I knock down the burrs with a coarse stone from the hardware store before I file, and I have an SKS multi-tuner to file the sides. I use coarse and medium diamond stones in the SKS tuner. If I had a proper bench with a good vise, I would get one of those aluminum side edge guides, but the SKS works better for me because I need one hand to hold the ski and only one for the file. I use a Beast base edge guide with the diamond stones for the base edges. I have a Skivisions base planer, but I only use that when I can get my skis on a proper bench. I also have an SKS sidewall skyver to take the plastic away from the side edges.
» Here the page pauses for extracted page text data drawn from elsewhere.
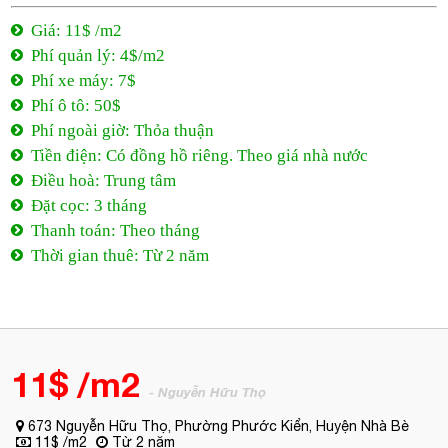
Giá: 11$ /m2
Phí quản lý: 4$/m2
Phí xe máy: 7$
Phí ô tô: 50$
Phí ngoài giờ: Thỏa thuận
Tiền điện: Có đồng hồ riêng. Theo giá nhà nước
Điều hoà: Trung tâm
Đặt cọc: 3 tháng
Thanh toán: Theo tháng
Thời gian thuê: Từ 2 năm
11$ /m2
- Nguyễn Hữu Thọ
673 Nguyễn Hữu Thọ, Phường Phước Kiển, Huyện Nhà Bè
11$ /m2
Từ 2 năm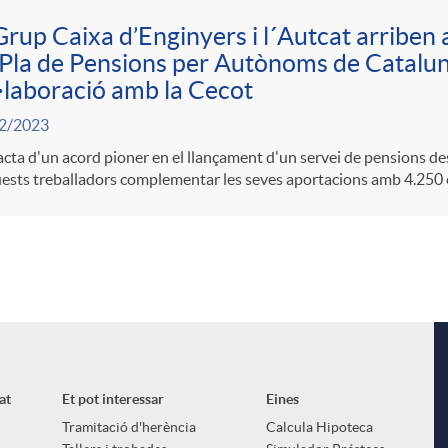
Grup Caixa d’Enginyers i l´Autcat arriben 
Pla de Pensions per Autònoms de Catalun
·laboració amb la Cecot
2/2023
acta d'un acord pioner en el llançament d'un servei de pensions 
ests treballadors complementar les seves aportacions amb 4.250 
at
Et pot interessar
Eines
Tramitació d'herència
Calcula Hipoteca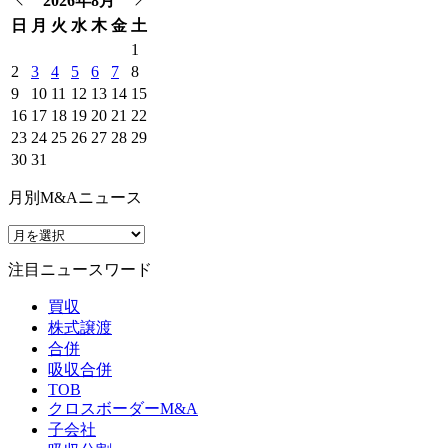
2026年8月
日
月
火
水
木
金
土
1
2
3
4
5
6
7
8
9
10
11
12
13
14
15
16
17
18
19
20
21
22
23
24
25
26
27
28
29
30
31
月別M&Aニュース
注目ニュースワード
買収
株式譲渡
合併
吸収合併
TOB
クロスボーダーM&A
子会社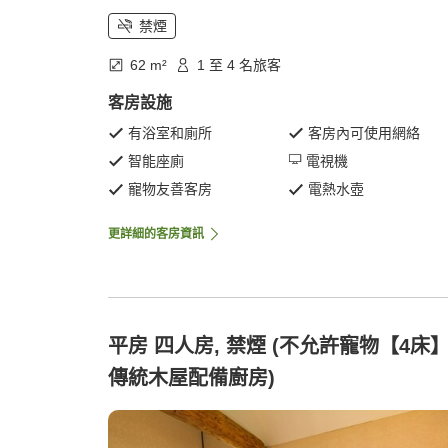
禁煙
62 m²
1 至 4 名旅客
客房設施
有浴室和廁所
客房內可使用網絡
智能座廁
電視機
寵物友善客房
電熱水壺
更詳細的客房資訊
平房 四人房, 禁煙 (不允許寵物【4床
傳統木屋配備廚房)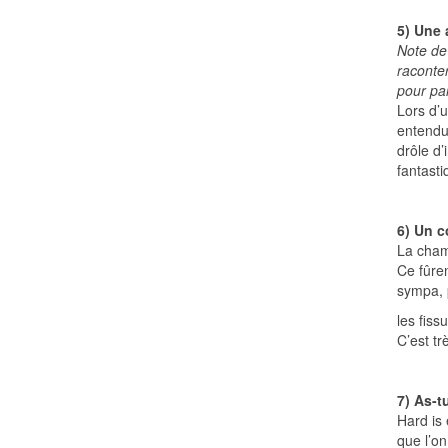
5) Une 
Note de
raconter
pour pa
Lors d’
entendu 
drôle d’
fantasti
6) Un 
La cham
Ce fûren
sympa, p
les fiss
C’est tr
7) As-t
Hard is 
que l’o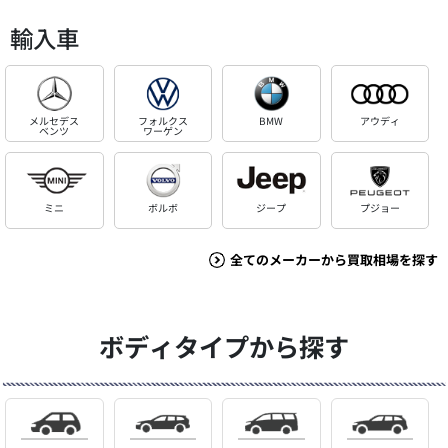
輸入車
メルセデス
フォルクス
BMW
アウディ
ベンツ
ワーゲン
ミニ
ボルボ
ジープ
プジョー
全てのメーカーから買取相場を探す
ボディタイプから探す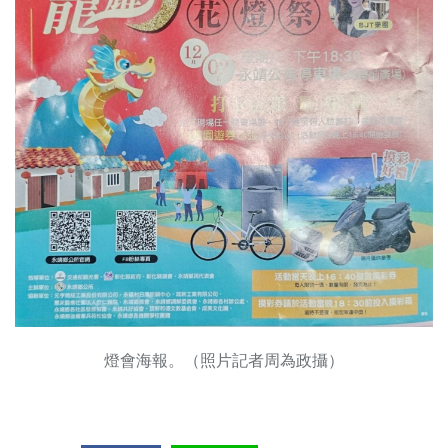
燈會海報。（照片記者周為政攝）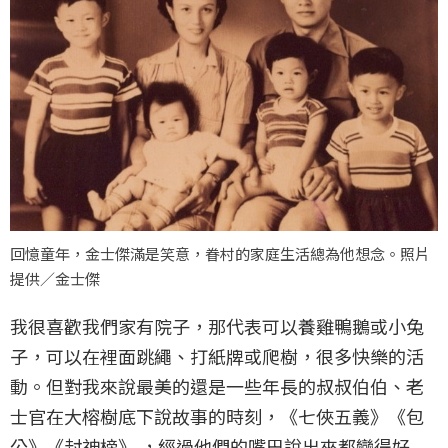
回憶童年，金士傑滿是笑意，眷村的家庭生活總為他想念。照片
提供／金士傑
我很喜歡我們家有院子，那代表可以養雞鴨鵝或小兔
子，可以在裡面跳繩、打紙牌或爬樹，很多快樂的活
動。但對我來說最美的還是一些年長的叔叔伯伯、老
士官在大榕樹底下說故事的時刻，《七俠五義》《包
公》《封神榜》 ，經過他們的嘴巴說出來都變得好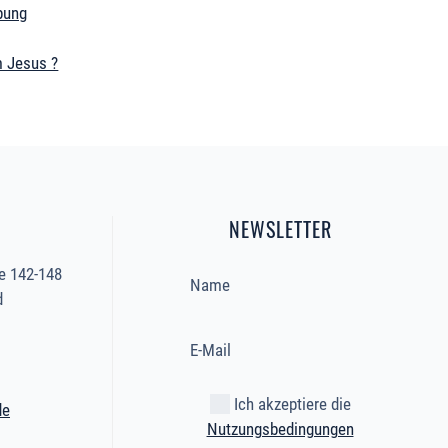
bung
 Jesus ?
NEWSLETTER
e 142-148
d
Ich akzeptiere die
de
Nutzungsbedingungen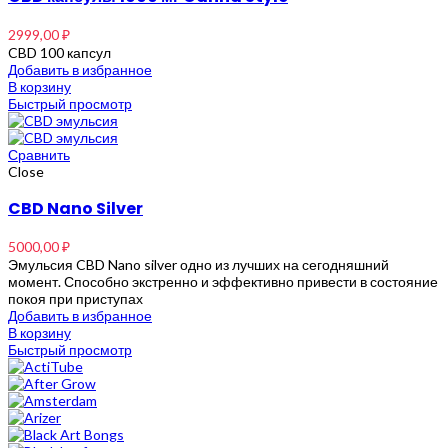
2999,00
₽
CBD 100 капсул
Добавить в избранное
В корзину
Быстрый просмотр
Сравнить
Close
CBD Nano Silver
5000,00
₽
Эмульсия CBD Nano silver одно из лучших на сегодняшний
момент. Способно экстренно и эффективно привести в состояние
покоя при приступах
Добавить в избранное
В корзину
Быстрый просмотр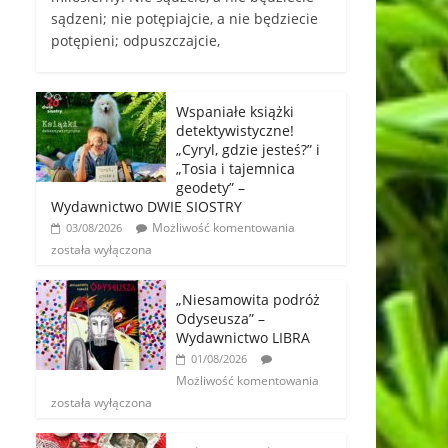
sądzeni; nie potępiajcie, a nie będziecie
potępieni; odpuszczajcie,
Wspaniałe książki
detektywistyczne!
„Cyryl, gdzie jesteś?” i
„Tosia i tajemnica
geodety” –
Wydawnictwo DWIE SIOSTRY
Możliwość komentowania
03/08/2026
została wyłączona
„Niesamowita podróż
Odyseusza” –
Wydawnictwo LIBRA
01/08/2026
Możliwość komentowania
została wyłączona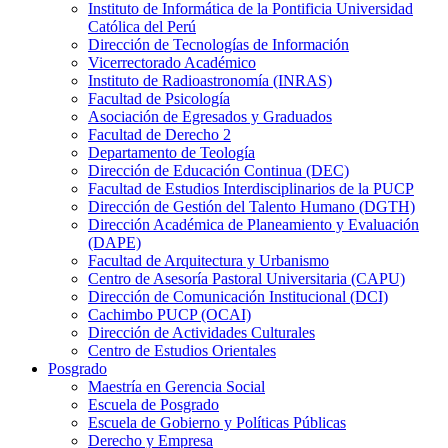
Instituto de Informática de la Pontificia Universidad
Católica del Perú
Dirección de Tecnologías de Información
Vicerrectorado Académico
Instituto de Radioastronomía (INRAS)
Facultad de Psicología
Asociación de Egresados y Graduados
Facultad de Derecho 2
Departamento de Teología
Dirección de Educación Continua (DEC)
Facultad de Estudios Interdisciplinarios de la PUCP
Dirección de Gestión del Talento Humano (DGTH)
Dirección Académica de Planeamiento y Evaluación
(DAPE)
Facultad de Arquitectura y Urbanismo
Centro de Asesoría Pastoral Universitaria (CAPU)
Dirección de Comunicación Institucional (DCI)
Cachimbo PUCP (OCAI)
Dirección de Actividades Culturales
Centro de Estudios Orientales
Posgrado
Maestría en Gerencia Social
Escuela de Posgrado
Escuela de Gobierno y Políticas Públicas
Derecho y Empresa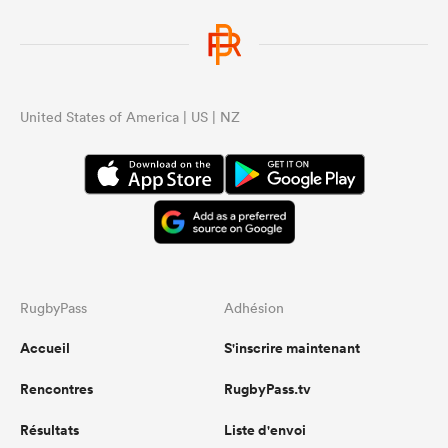
United States of America | US | NZ
RugbyPass
Adhésion
Accueil
S'inscrire maintenant
Rencontres
RugbyPass.tv
Résultats
Liste d'envoi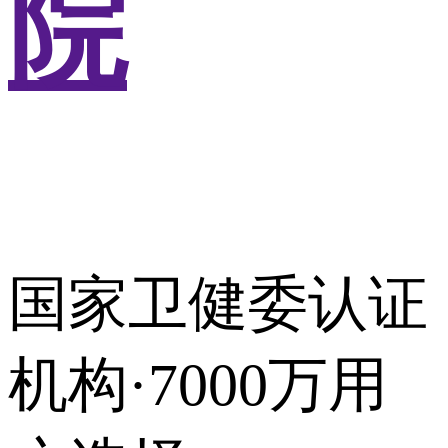
院
国家卫健委认证
机构·7000万用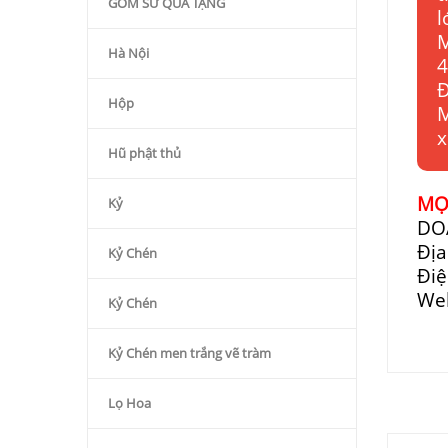
GỐM SỨ QÙA TẶNG
l
M
Hà Nội
4
Đ
Hộp
M
x
Hũ phật thủ
MỌI
Kỷ
DO
Địa
Kỷ Chén
Điệ
We
Kỷ Chén
Kỷ Chén men trắng vẽ tràm
Lọ Hoa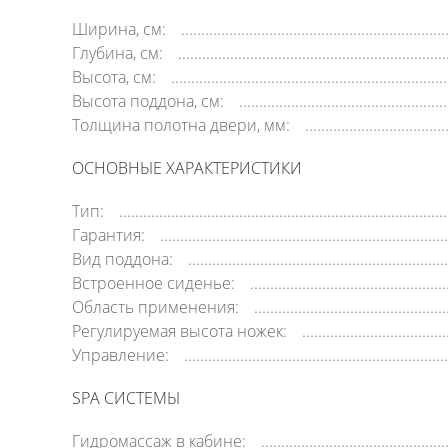
Ширина, см:
Глубина, см:
Высота, см:
Высота поддона, см:
Толщина полотна двери, мм:
ОСНОВНЫЕ ХАРАКТЕРИСТИКИ
Тип:
Гарантия:
Вид поддона:
Встроенное сиденье:
Область применения:
Регулируемая высота ножек:
Управление:
SPA СИСТЕМЫ
Гидромассаж в кабине: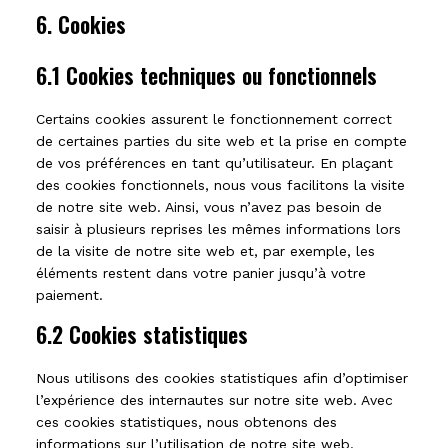
6. Cookies
6.1 Cookies techniques ou fonctionnels
Certains cookies assurent le fonctionnement correct
de certaines parties du site web et la prise en compte
de vos préférences en tant qu’utilisateur. En plaçant
des cookies fonctionnels, nous vous facilitons la visite
de notre site web. Ainsi, vous n’avez pas besoin de
saisir à plusieurs reprises les mêmes informations lors
de la visite de notre site web et, par exemple, les
éléments restent dans votre panier jusqu’à votre
paiement.
6.2 Cookies statistiques
Nous utilisons des cookies statistiques afin d’optimiser
l’expérience des internautes sur notre site web. Avec
ces cookies statistiques, nous obtenons des
informations sur l’utilisation de notre site web.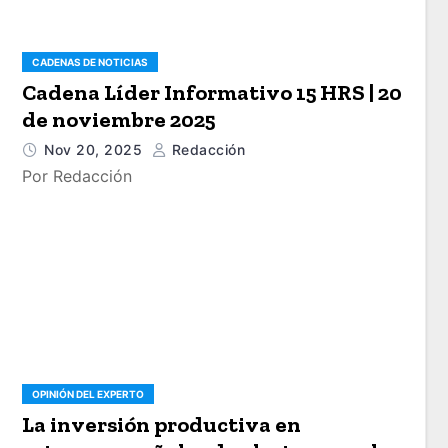
CADENAS DE NOTICIAS
Cadena Líder Informativo 15 HRS | 20
de noviembre 2025
Nov 20, 2025
Redacción
Por Redacción
OPINIÓN DEL EXPERTO
La inversión productiva en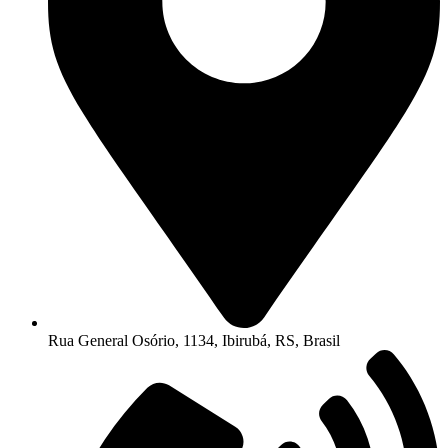
Rua General Osório, 1134, Ibirubá, RS, Brasil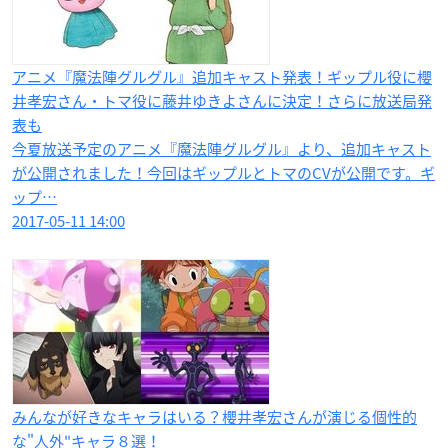
アニメ『魔法陣グルグル』追加キャスト発表！ギップル役に櫻
井孝宏さん・トマ役に藤井ゆきよさんに決定！さらに放送局発
表も
今夏放送予定のアニメ『魔法陣グルグル』より、追加キャスト
が公開されました！今回はギップルとトマのCVが公開です。ギ
ップ…
2017-05-11 14:00
みんなが好きなキャラはいる？櫻井孝宏さんが演じる個性的
な"人外"キャラ８選！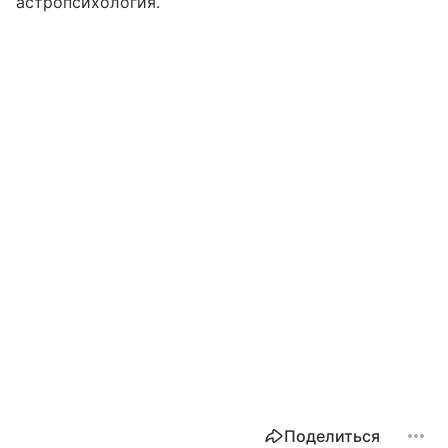
астропсихология.
Поделиться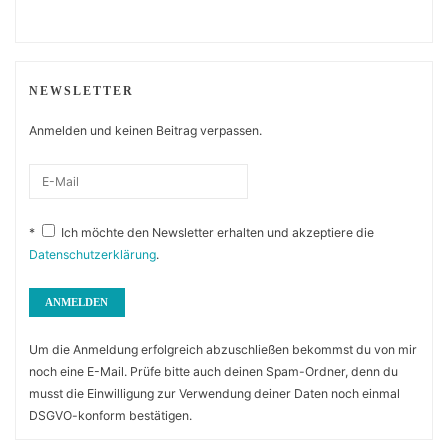
NEWSLETTER
Anmelden und keinen Beitrag verpassen.
*
Ich möchte den Newsletter erhalten und akzeptiere die
Datenschutzerklärung
.
Um die Anmeldung erfolgreich abzuschließen bekommst du von mir
noch eine E-Mail. Prüfe bitte auch deinen Spam-Ordner, denn du
musst die Einwilligung zur Verwendung deiner Daten noch einmal
DSGVO-konform bestätigen.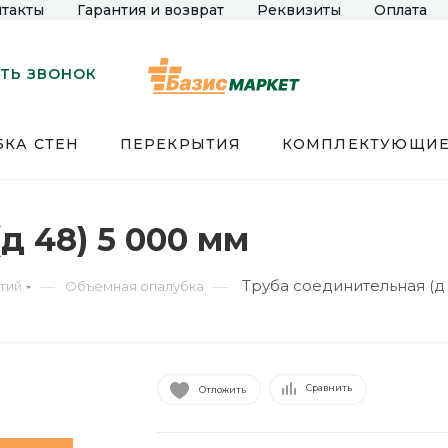
такты
Гарантия и возврат
Реквизиты
Оплата
ТЬ ЗВОНОК
КА СТЕН
ПЕРЕКРЫТИЯ
КОМПЛЕКТУЮЩИ
д 48) 5 000 мм
Труба соединительная (д 
—
—
тий
Объемная опалубка
Сравнить
Отложить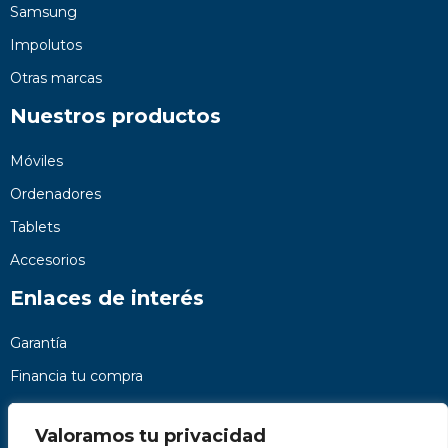
Samsung
Impolutos
Otras marcas
Nuestros productos
Móviles
Ordenadores
Tablets
Accesorios
Enlaces de interés
Garantía
Financia tu compra
Preguntas frecuentes
Valoramos tu privacidad
Nosotros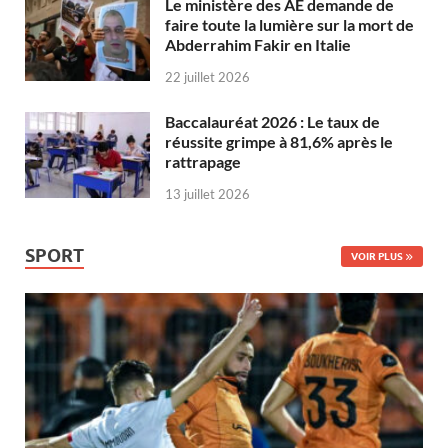
Le ministère des AE demande de
faire toute la lumière sur la mort de
Abderrahim Fakir en Italie
22 juillet 2026
Baccalauréat 2026 : Le taux de
réussite grimpe à 81,6% après le
rattrapage
13 juillet 2026
SPORT
VOIR PLUS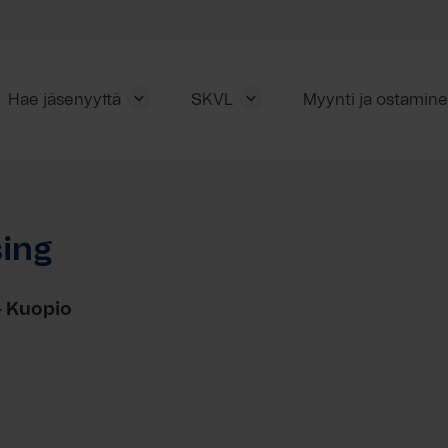
Hae jäsenyyttä
SKVL
Myynti ja ostamin
ing
– Kuopio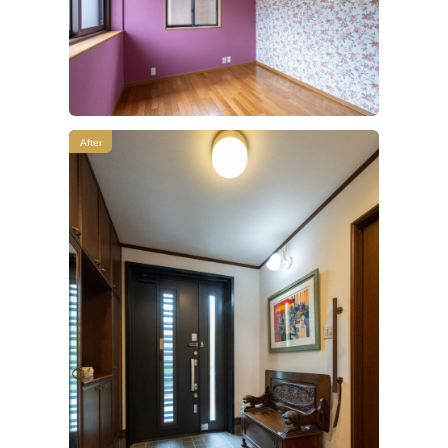
After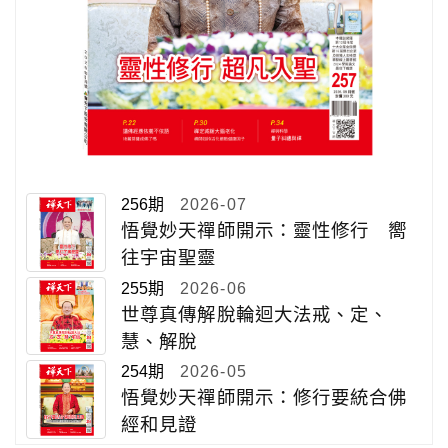
256期
2026-07
悟覺妙天禪師開示：靈性修行 嚮
往宇宙聖靈
255期
2026-06
世尊真傳解脫輪迴大法戒、定、
慧、解脫
254期
2026-05
悟覺妙天禪師開示：修行要統合佛
經和見證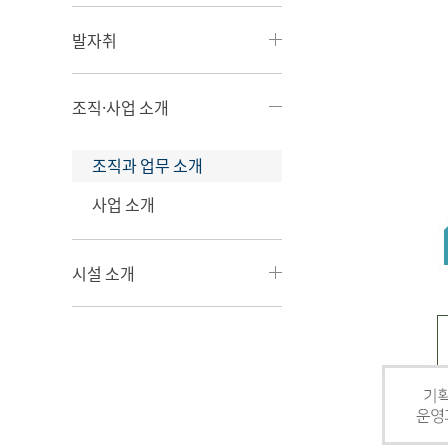
발자취
조직·사업 소개
조직과 업무 소개
사업 소개
시설 소개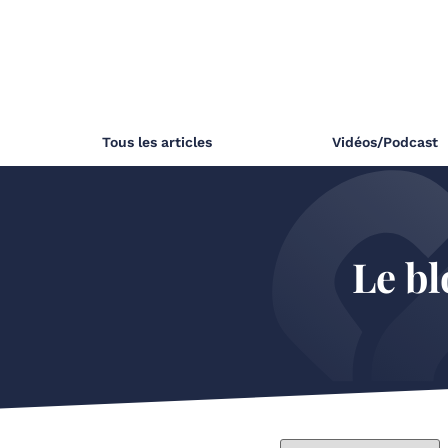
Tous les articles
Vidéos/Podcast
Le bl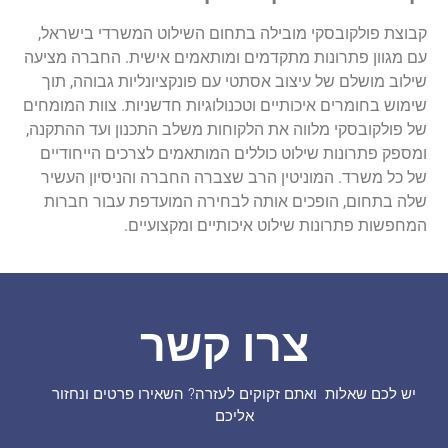
קבוצת פולקובסקי מובילה בתחום השילוט המשרדי בישראל,
עם מגוון פתרונות מתקדמים ומותאמים אישית. החברה מציעה
שילוב מושלם של עיצוב אסתטי עם פונקציונליות גבוהה, תוך
שימוש בחומרים איכותיים וטכנולוגיות חדשניות. צוות המומחים
של פולקובסקי מלווה את הלקוחות משלב התכנון ועד ההתקנה,
ומספק פתרונות שילוט כוללים המותאמים לצרכים הייחודיים
של כל משרד. המוניטין הרב שצברה החברה והניסיון העשיר
שלה בתחום, הופכים אותה לבחירה המועדפת עבור חברות
המחפשות פתרונות שילוט איכותיים ומקצועיים.
צרו קשר
יש לכם שאלות ואתם זקוקים לעזרה? השאירו פרטים ונחזור
אליכם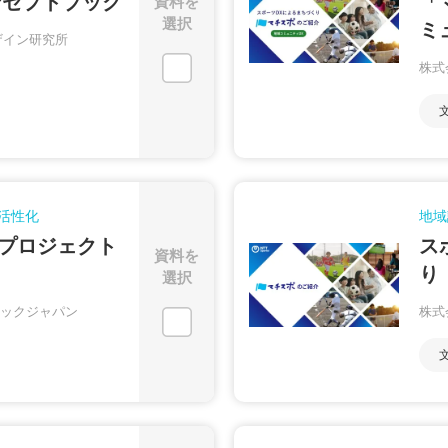
ンセプトブック
「
資料を
選択
ミ
ザイン研究所
株式
活性化
地域
プロジェクト
ス
資料を
り
選択
ックジャパン
株式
I use rubber bands or a short length of Romex (#14) to hold the brakes out of the way.
I use any kind of universal wax, and my Mom's best iron. I fix core shots with 10 minute epoxy, and cover it with a Ptex candle while the epoxy is still wet. I don't worry about small scrapes in the bottom.
post #11 of 12
Thread Starter 
Thanks for the replies.

It sounds like a table and vices are not required, just handy to have. I have a small porch out back I could set up some chairs or some small workhorses, and not have to worry so much about cleanup. I will pick up some universal wax and give it a go.

What is the minimum amount of equipment you need to take care of basic edge sharpening correctly. I dont want to just go at it freehand and screw up the edge angles, but I will take it to a shop for extensive work. I'd rather not skimp and screw it up for lack of tools, but I don't want to go overboard either.
post #12 of 12

How about ironless?

Scalce, do all of your fancier waxes take well to the the Wax WHIZard?